• EXERCISE DETAILS
Starting with the line that holds "Obra social (74, 1402)", reproduce each line through the last one of the data, exactly as written. Pictures are not copied.

╭──

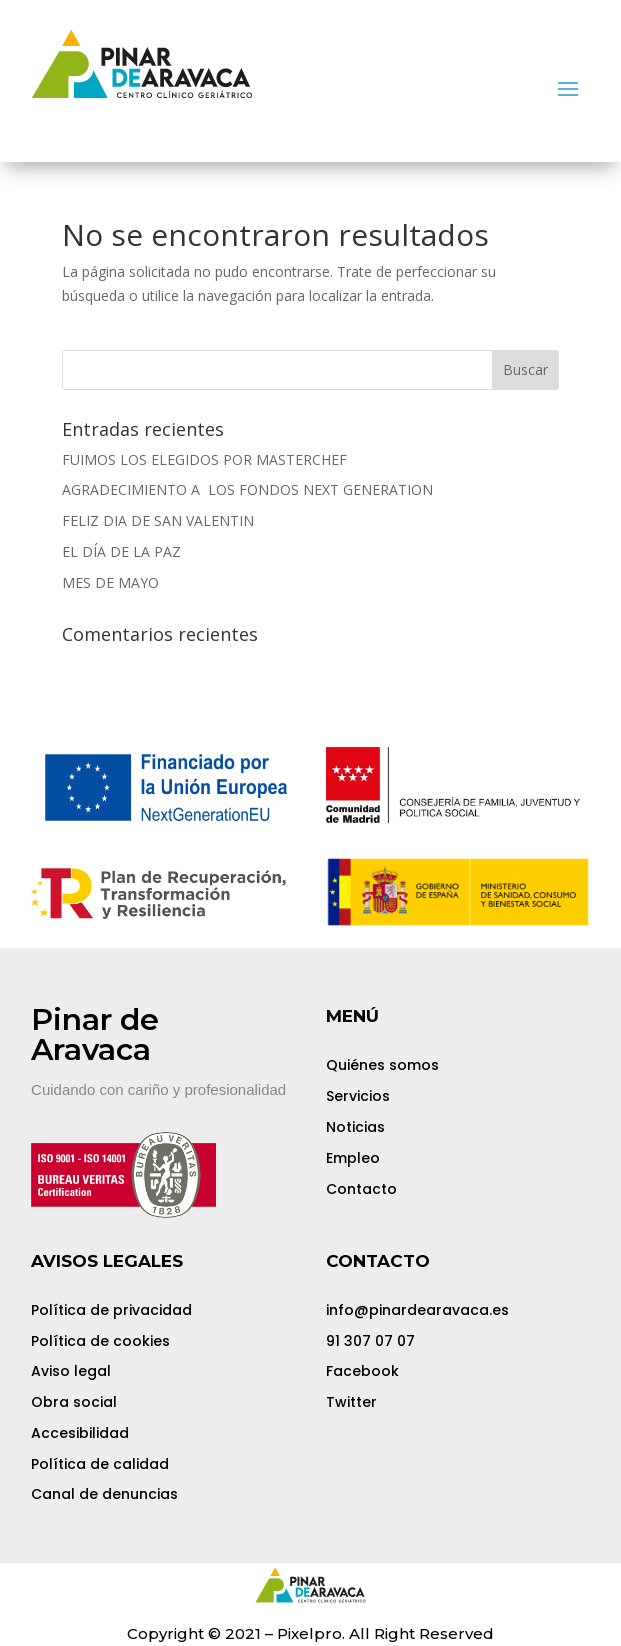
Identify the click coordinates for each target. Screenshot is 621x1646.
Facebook (362, 1371)
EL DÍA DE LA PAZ (121, 551)
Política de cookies (100, 1341)
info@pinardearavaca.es (417, 1310)
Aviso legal (71, 1371)
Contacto (361, 1189)
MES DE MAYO (110, 582)
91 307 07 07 (370, 1341)
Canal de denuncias (104, 1494)
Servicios (358, 1096)
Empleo (353, 1158)
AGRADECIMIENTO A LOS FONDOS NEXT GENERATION (247, 489)
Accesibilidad (80, 1433)
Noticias (355, 1127)
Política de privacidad (111, 1310)
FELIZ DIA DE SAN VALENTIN (158, 520)
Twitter (351, 1402)
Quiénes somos (382, 1065)
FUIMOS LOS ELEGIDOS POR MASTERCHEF (204, 459)
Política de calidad (100, 1464)
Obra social (74, 1402)
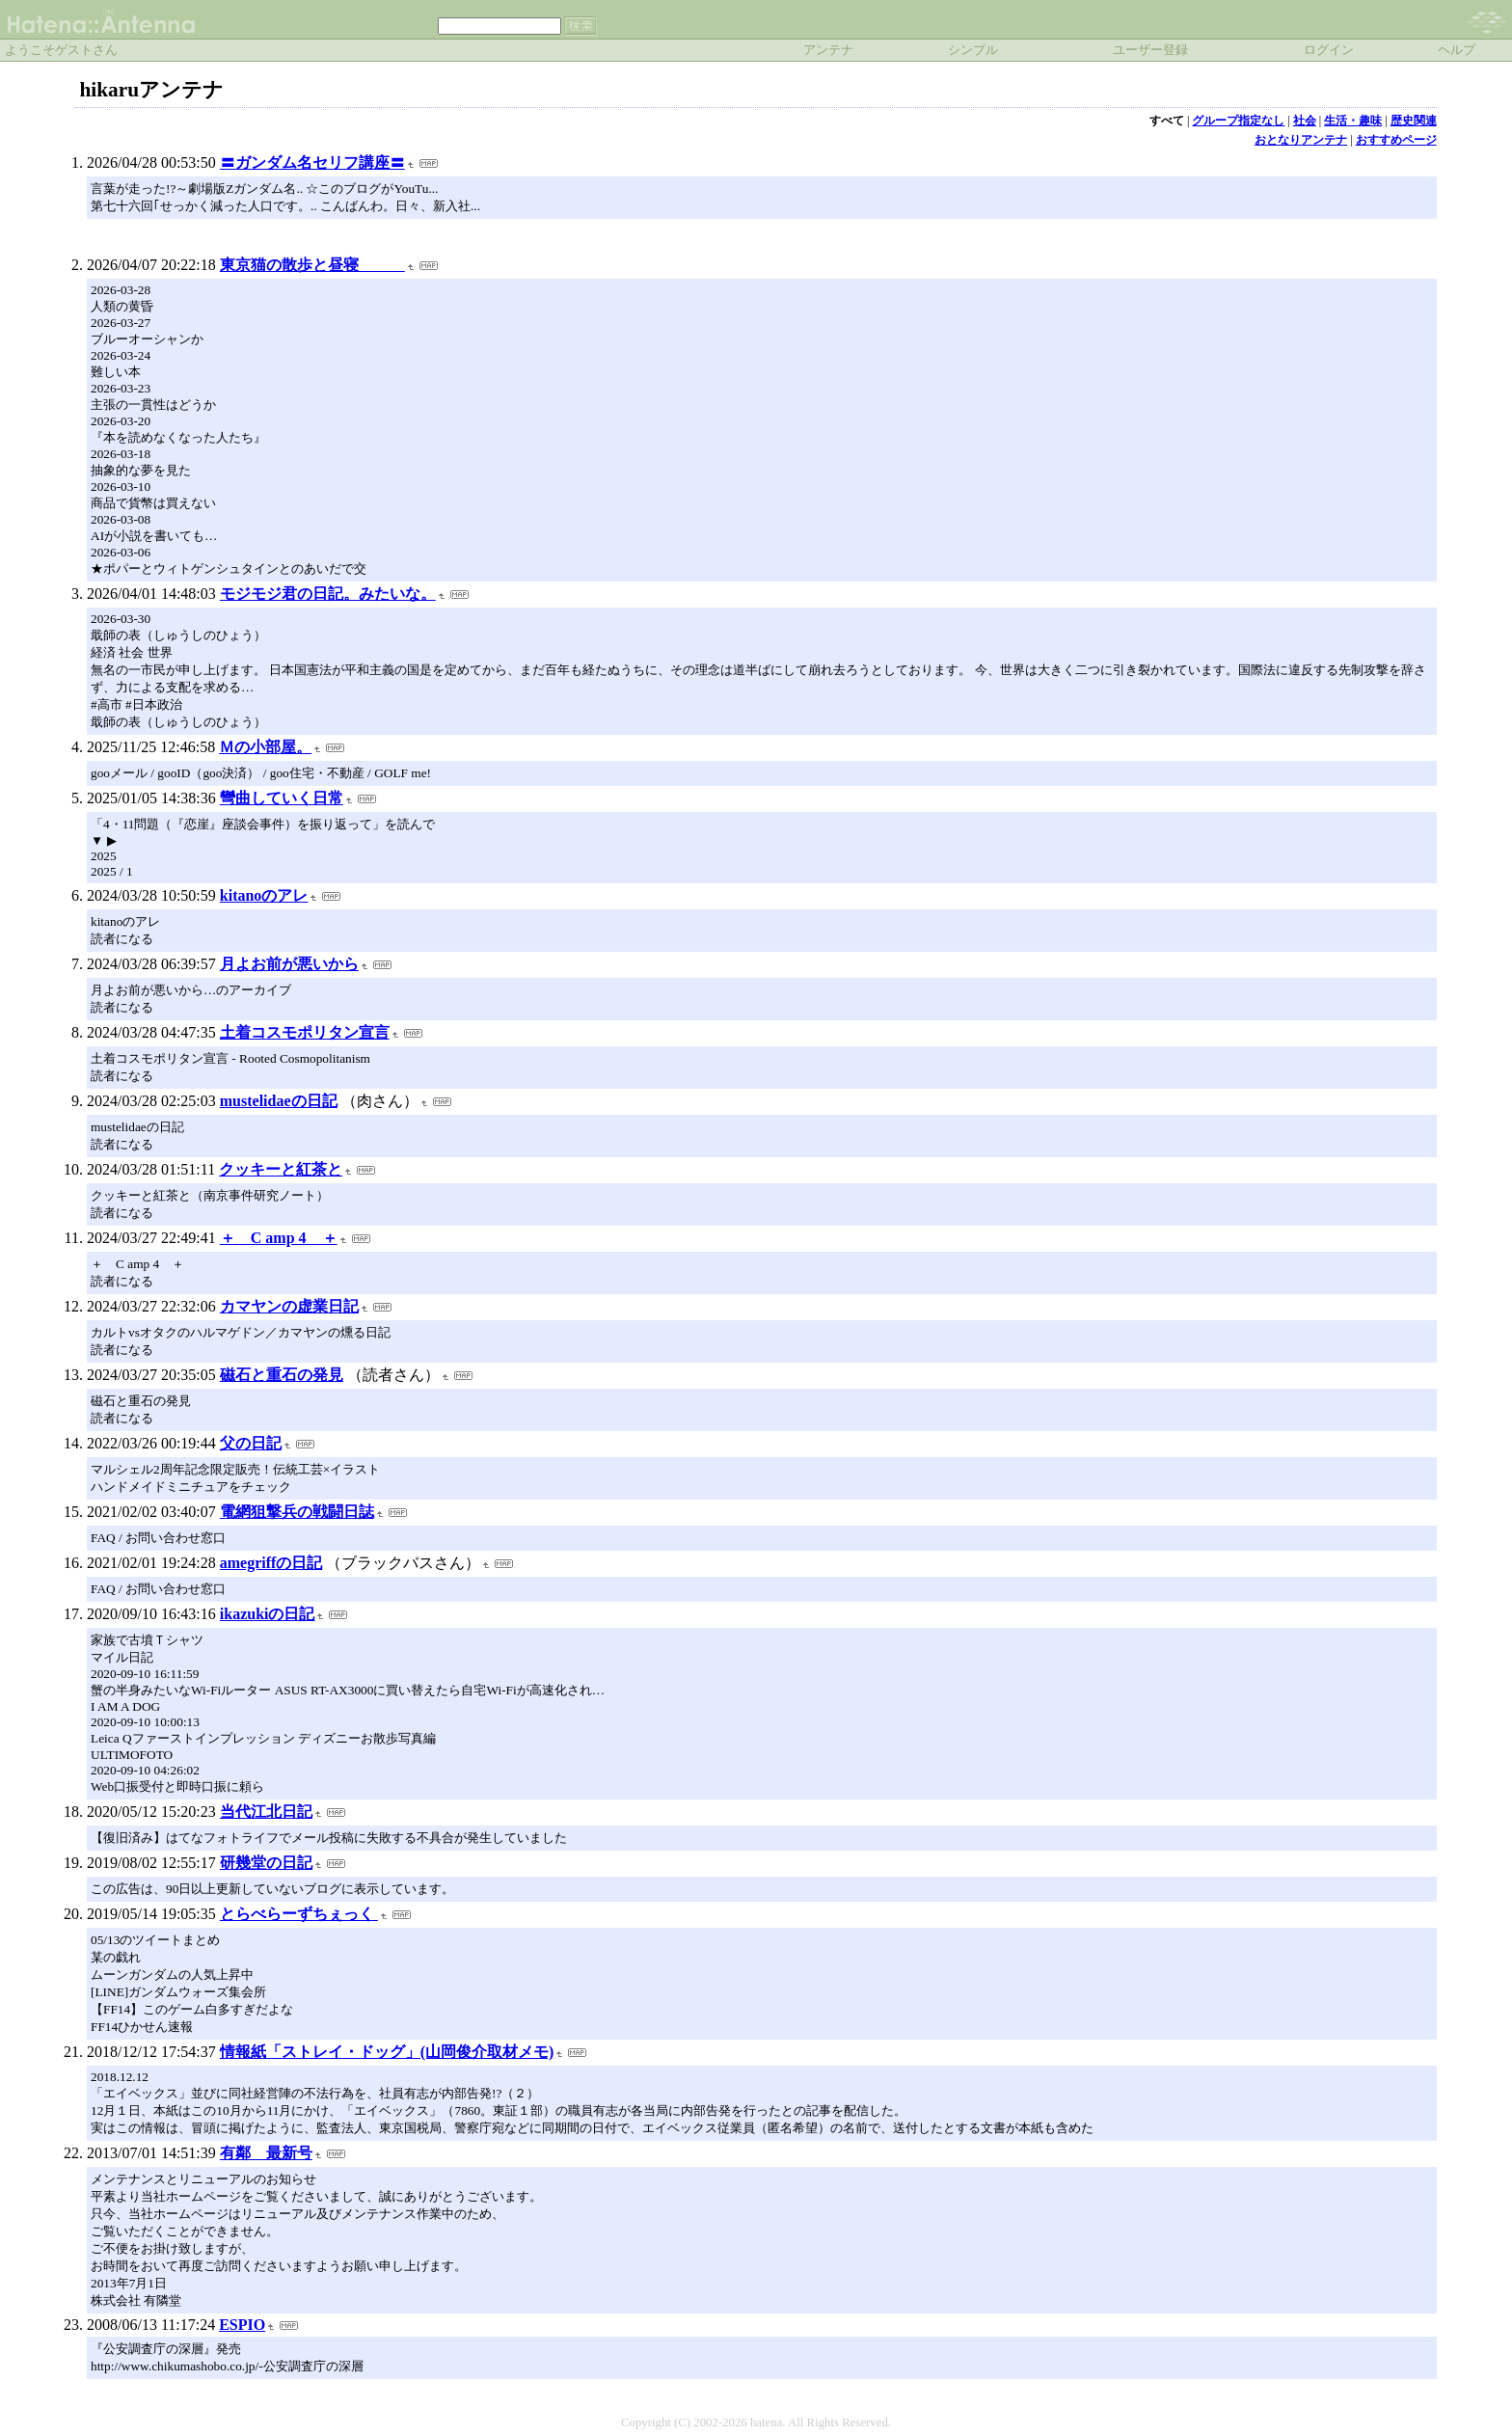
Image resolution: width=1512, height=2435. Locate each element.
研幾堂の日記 (266, 1862)
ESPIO (242, 2324)
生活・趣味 (1353, 120)
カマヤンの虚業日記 (289, 1306)
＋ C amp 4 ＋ (279, 1238)
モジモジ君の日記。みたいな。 (328, 593)
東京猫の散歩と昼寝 (312, 265)
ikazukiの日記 (267, 1614)
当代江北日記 (266, 1811)
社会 (1304, 120)
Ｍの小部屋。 (265, 747)
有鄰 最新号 (266, 2153)
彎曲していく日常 (281, 798)
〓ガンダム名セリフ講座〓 (312, 162)
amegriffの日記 (271, 1563)
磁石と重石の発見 (281, 1374)
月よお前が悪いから (289, 964)
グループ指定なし (1238, 120)
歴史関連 (1413, 120)
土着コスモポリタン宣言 (305, 1032)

╰──

• ANSWER SECTION
Obra social (74, 1402)
Image resolution: width=1512, height=2435. Locate each element.
研幾堂の日記 (266, 1862)
ESPIO (242, 2324)
生活・趣味 (1353, 120)
カマヤンの虚業日記 (289, 1306)
＋ C amp 4 ＋ (279, 1238)
モジモジ君の日記。みたいな。 (328, 593)
東京猫の散歩と昼寝 (312, 265)
ikazukiの日記 (267, 1614)
当代江北日記 (266, 1811)
社会 (1304, 120)
Ｍの小部屋。 (265, 747)
有鄰 最新号 (266, 2153)
彎曲していく日常 (281, 798)
〓ガンダム名セリフ講座〓 (312, 162)
amegriffの日記 (271, 1563)
磁石と重石の発見 (281, 1374)
月よお前が悪いから (289, 964)
グループ指定なし (1238, 120)
歴史関連 (1413, 120)
土着コスモポリタン宣言 (305, 1032)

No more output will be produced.